I think that the idea of taking a fully-implemented relational database, ignoring almost all of the features, and building your own relational database on top of the relational database is trouble waiting to happen.

Building your own model sounds "cool".

You'll of course, have to build your own meta-level space management. That is a moderate pain in the neck.

Query exection, optimization, handling of indexes and what-not is relatively complex.

Then, there are transactions, locking, deadlock detection and the like. This is really hard to get correct. But, once you get it to work, it will have a huge "cool" factor.

Also, you'll need to invent an API. ODBC works at a low level, and you want to work at a higher level, so you'll have to invent your own "cool" version of ODBC.

The "cool" factor had best trump all of this work. You'll be spending years to get this to work.

S.Lott
+1  A: 

If your boss wants to be really cool, and wants dynamic metadata, forget about clunky old relational databases -- try RDF and semantic data engines! RDF allows you to store and query metadata and data identically. Every entity in your database is completely dynamic and self-describing. See Sesame for an example implementation.

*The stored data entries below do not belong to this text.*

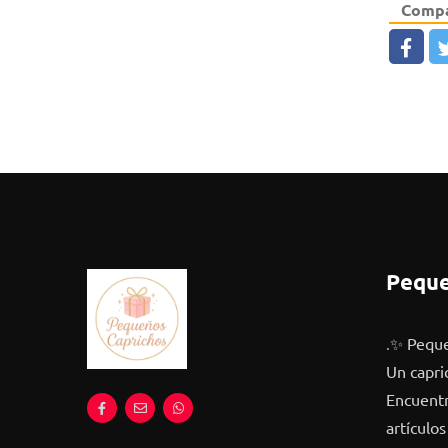
Compa
Peque
.
✨ Peque
Un capri
Encuentra
artículos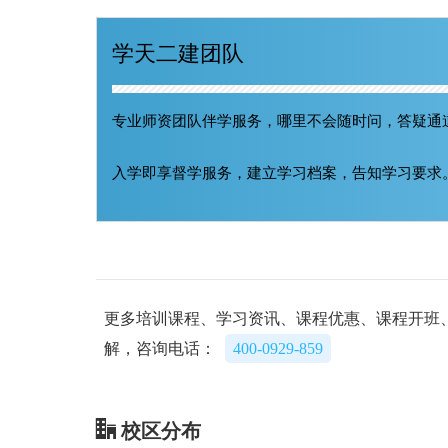
学天二建团队
专业师资团队伴学服务，哪里不会随时问，答疑通
入学即享督学服务，建立学习档案，告知学习要求
更多培训课程、学习资讯、课程优惠、课程开班
解，咨询电话：
400-0929-859
校区分布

RDF is the logical extension of an EAV design.

Bill Karwin
now with extreme semantic coolness!
Javier
+2  A: 

Mostly a meta-table schema defeats the purpose of using a relational database in the first place. Aside from the basic transaction/ACID properties, a relational database is most useful in adding two big features to your system: a) sharing the data with applications like report generators, and b) allowing for ad-hoc queries.

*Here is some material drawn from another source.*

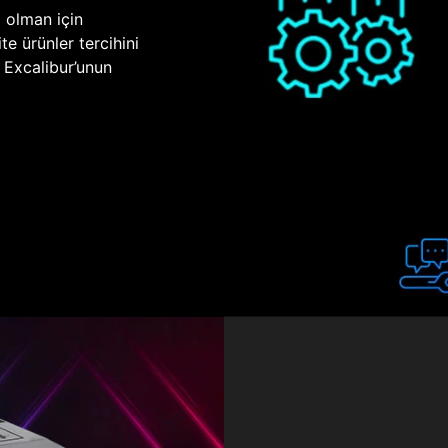
p olman için
te ürünler tercihini
n Excalibur’unun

Some other data-persistence solution might be better if neither of the above two apply and you still want to be generic. You can roll your own solution in something like Berkley DB quite elegantly or try a variation on a generic schema:

http://theprogrammersparadox.blogspot.com/2008/06/structuring-noun-verb-data.html

Paul.

Paul W Homer
+1  A: 

I agree with the comments that say that E-A-V looks cools, but is not cool. It's doing a whole lot of work that turns out to be submarginal or outright counterproductive.

Where I have used my own user tables containing metadata is for purposes of comparing two different databases to find out where they diverged. Comparing values between two identically structured schemas is straightforward. Detecting differences between schemas is more subtle, and involves comparing metadata.

My approach was to copy data from the metadata tables of two or more databases into the user defined metadata tables in my "metadatabase", and then proceed to compare. In about an hour, I found a column that had been defined as real in one database and integer in the other. This had been hiding from DBAs for months. I also found several columns that were missing from one or the other of the databases.

Today, there are tools that will do this kind of comparison for you. But it's really not hard to roll your own, if you understand the schema of the system tables your DBMS builds for you.

Walter Mitty
A: 

Sorry, it really is, as other posters point out, reinventing the wheel.

If you want to use this data, most databases have tables containing the database schema. This can be used for the purposes of reflection.

Any good database manual should tell you how to access these tables.

A: 

Do some performance tests with a large dataset in one large eav-table. If your boss sees a slow performance he/she wont be using the word 'cool'.